Time to Change: How We Treat Those Living With Dementia and Why We Must Stop It

We often pride ourselves on being a compassionate society. Yet when it comes to how we perceive, interact with, and support people living with dementia and their caregivers, we still fall short.

Despite significant advances in healthcare, research, and public awareness campaigns, dementia remains misunderstood by the public, stigmatized in everyday interactions, and inadequately addressed in community systems. And that resistance to change — even in the face of evidence — is harming real people, real caregivers, and real communities.

According to the World Health Organization, dementia affects millions worldwide and is one of the leading causes of disability and dependency among older people. Nearly 57 million people are living with dementia today, and this number is expected to grow dramatically in the coming decades.  The impacts extend far beyond the individual — touching families, caregivers, healthcare systems, workplaces, and communities.

Why Change Is So Hard - Even When It Matters

Psychologists and sociologists describe social inertia as the tendency to maintain existing structures, norms, and behaviors even when they no longer serve people well. It’s the pull of habit, comfort, and the familiar even in the face of new evidence. 

In the case of dementia, this resistance shows up in many ways:

• Believing dementia is a normal, inevitable part of aging rather than a diagnosable set of brain conditions that can be understood, diagnosed early, and supported. 

• Ignoring caregivers’ needs and assuming misunderstanding will not have serious consequences. 

• Turning away from engagement, assuming that distance and pity are enough.

• Failing to adapt community spaces, services and public systems to the realities of dementia.

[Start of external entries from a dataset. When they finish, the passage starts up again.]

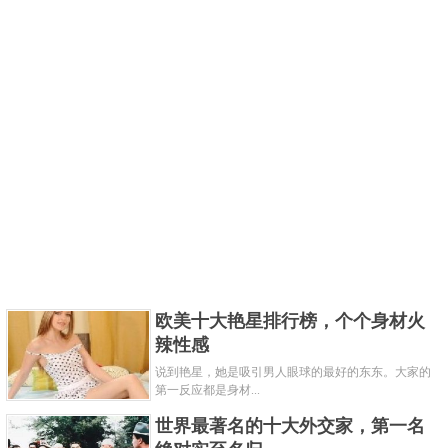
欧美十大艳星排行榜，个个身材火
辣性感
说到艳星，她是吸引男人眼球的最好的东东。大家的
第一反应都是身材...
世界最著名的十大外交家，第一名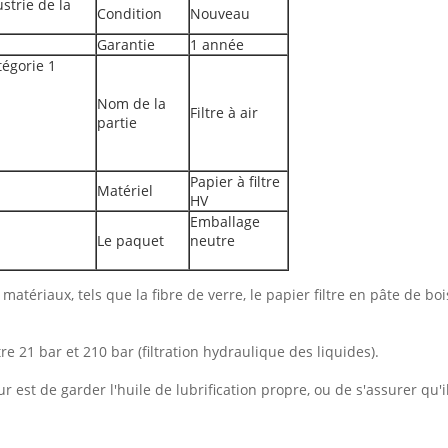
ustrie de la
Condition
Nouveau
Garantie
1 année
tégorie 1
Nom de la
Filtre à air
partie
Papier à filtre
Matériel
HV
Emballage
Le paquet
neutre
matériaux, tels que la fibre de verre, le papier filtre en pâte de boi
 21 bar et 210 bar (filtration hydraulique des liquides).
est de garder l'huile de lubrification propre, ou de s'assurer qu'il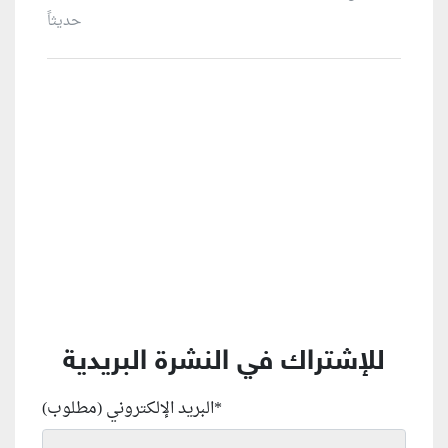
حديثاً
منطقة إعلانية
للإشتراك في النشرة البريدية
*
البريد الإلكتروني (مطلوب)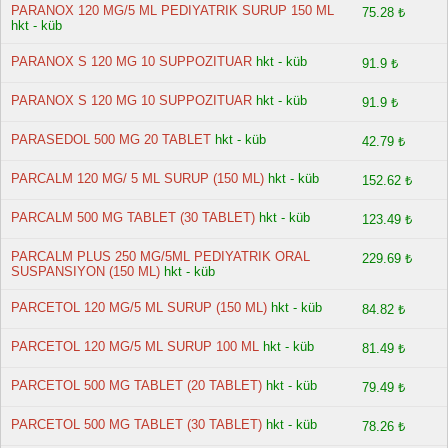
PARANOX 120 MG/5 ML PEDIYATRIK SURUP 150 ML
75.28 ₺
hkt - küb
PARANOX S 120 MG 10 SUPPOZITUAR
hkt - küb
91.9 ₺
PARANOX S 120 MG 10 SUPPOZITUAR
hkt - küb
91.9 ₺
PARASEDOL 500 MG 20 TABLET
hkt - küb
42.79 ₺
PARCALM 120 MG/ 5 ML SURUP (150 ML)
hkt - küb
152.62 ₺
PARCALM 500 MG TABLET (30 TABLET)
hkt - küb
123.49 ₺
PARCALM PLUS 250 MG/5ML PEDIYATRIK ORAL
229.69 ₺
SUSPANSIYON (150 ML)
hkt - küb
PARCETOL 120 MG/5 ML SURUP (150 ML)
hkt - küb
84.82 ₺
PARCETOL 120 MG/5 ML SURUP 100 ML
hkt - küb
81.49 ₺
PARCETOL 500 MG TABLET (20 TABLET)
hkt - küb
79.49 ₺
PARCETOL 500 MG TABLET (30 TABLET)
hkt - küb
78.26 ₺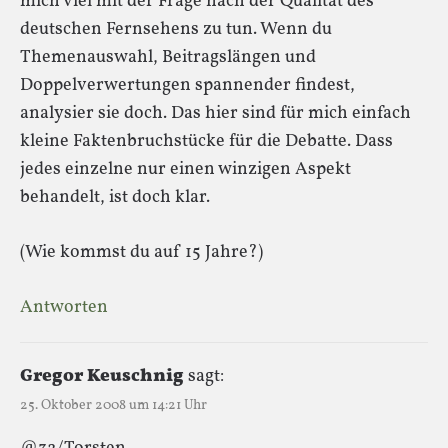
mich viel mit der Frage nach der Qualität des
deutschen Fernsehens zu tun. Wenn du
Themenauswahl, Beitragslängen und
Doppelverwertungen spannender findest,
analysier sie doch. Das hier sind für mich einfach
kleine Faktenbruchstücke für die Debatte. Dass
jedes einzelne nur einen winzigen Aspekt
behandelt, ist doch klar.
(Wie kommst du auf 15 Jahre?)
Antworten
Gregor Keuschnig
sagt:
25. Oktober 2008 um 14:21 Uhr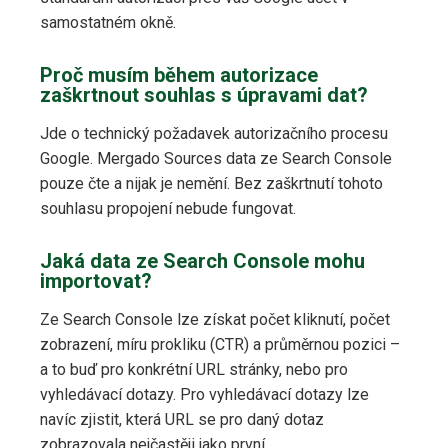
samostatném okně.
Proč musím během autorizace
zaškrtnout souhlas s úpravami dat?
Jde o technický požadavek autorizačního procesu
Google. Mergado Sources data ze Search Console
pouze čte a nijak je nemění. Bez zaškrtnutí tohoto
souhlasu propojení nebude fungovat.
Jaká data ze Search Console mohu
importovat?
Ze Search Console lze získat počet kliknutí, počet
zobrazení, míru prokliku (CTR) a průměrnou pozici –
a to buď pro konkrétní URL stránky, nebo pro
vyhledávací dotazy. Pro vyhledávací dotazy lze
navíc zjistit, která URL se pro daný dotaz
zobrazovala nejčastěji jako první.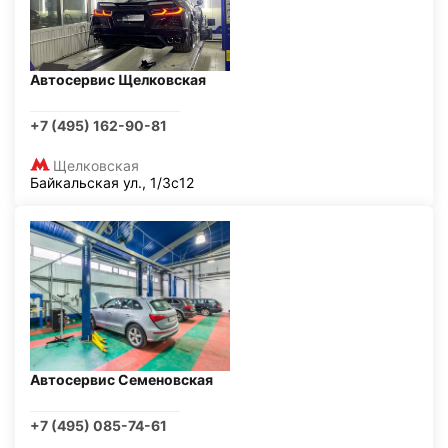
Автосервис Щелковская
+7 (495) 162-90-81
Щелковская
Байкальская ул., 1/3с12
Автосервис Семеновская
+7 (495) 085-74-61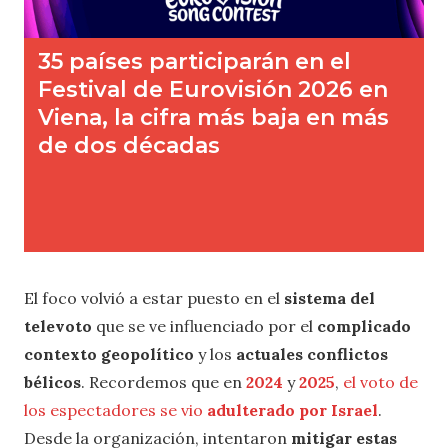
El foco volvió a estar puesto en el
sistema del
televoto
que se ve influenciado por el
complicado
contexto geopolítico
y los
actuales conflictos
bélicos
. Recordemos que en
2024
y
2025
,
el voto de
los espectadores se vio
adulterado por Israel
.
Desde la organización, intentaron
mitigar estas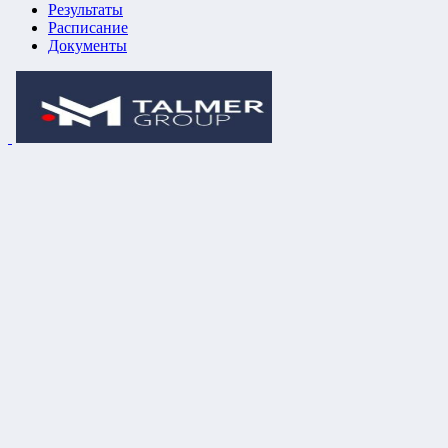
Результаты
Расписание
Документы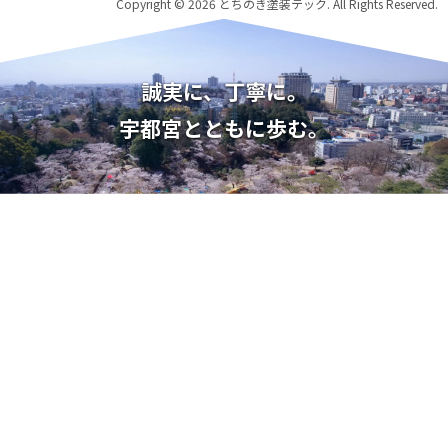
Copyright © 2026 とちのき塗装テック. All Rights Reserved.
誠実に、丁寧に。
宇都宮とともに歩む。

Psychological resistance to change is well documented in clinical settings as a barrier to adopting new and effective care practices. People often minimize, deny, or avoid changing behaviors — even when doing so would improve outcomes and reduce harm. 

But with dementia, the costs of resistance are real, measurable, and growing.

Each year nearly 10 million new dementia cases are diagnosed globally.  Informal caregivers provide an enormous amount of care — often without adequate support, recognition, or respite — at great personal and emotional cost.  And millions of individuals living with dementia experience stigma, denial of basic rights, and barriers to care. 

This isn’t just a personal tragedy — it’s a public health priority, one that WHO and Alzheimer’s associations around the world continue to advocate for through awareness, policy, and action. 

Why Turning a Blind Eye Isn’t Enough

Too often our response to dementia is emotional — feeling sorry from a distance — instead of structural and proactive. But caring for the vulnerable isn’t something we only do out of kindness; it’s something that sustains thriving communities, strong economies, and shared wellbeing.

When we refuse to see what is happening, we miss opportunities for early diagnosis, intervention, and risk reduction. We miss chances to support caregivers who are bearing significant psychological, financial, and physical burdens. And we fail to create environments — public and private — that honor dignity and belonging.

As global health leaders urge, we must shift dementia from a topic whispered about to a priority spoken about, planned for, and acted upon. 

The Change We Must Embrace

Change doesn’t happen by accident. It happens when we:

• Educate ourselves and others about what dementia is and what it isn’t.

• Challenge assumptions that ignore individual needs and lived experiences.

• Support caregivers with resources, respect, and recognition.

• Adapt systems — healthcare, public services, workplaces, and community spaces — so that people living with dementia and their caregivers are included, supported, and protected.

Change also comes when we choose compassionate action over passive sympathy.

Dementia Guardian: Turning Understanding Into Action

The mission of Dementia Guardian is to help bridge that gap between awareness and real-world understanding — to give caregivers and communities a way to signal that patience, dignity, and care matter.

When awareness becomes visible, it invites:

• Interaction based on human understanding, not assumption

• Support that is informed and deliberate, not cursory

• Communities that include instead of overlook

This is bigger than a symbol. It’s part of a movement toward more humane, empathetic, and prepared communities — a movement that recognizes that caring for the vulnerable isn’t optional. It’s essential.

Because supporting people living with dementia, and those who care for them, doesn’t just improve individual lives — it strengthens the social fabric that binds us all.

Because caring for the vulnerable isn’t an act of charity — it’s the foundation of a thriving, compassionate society. Dementia Guardian exists to make understanding visible and kindness actionable — one moment at a time.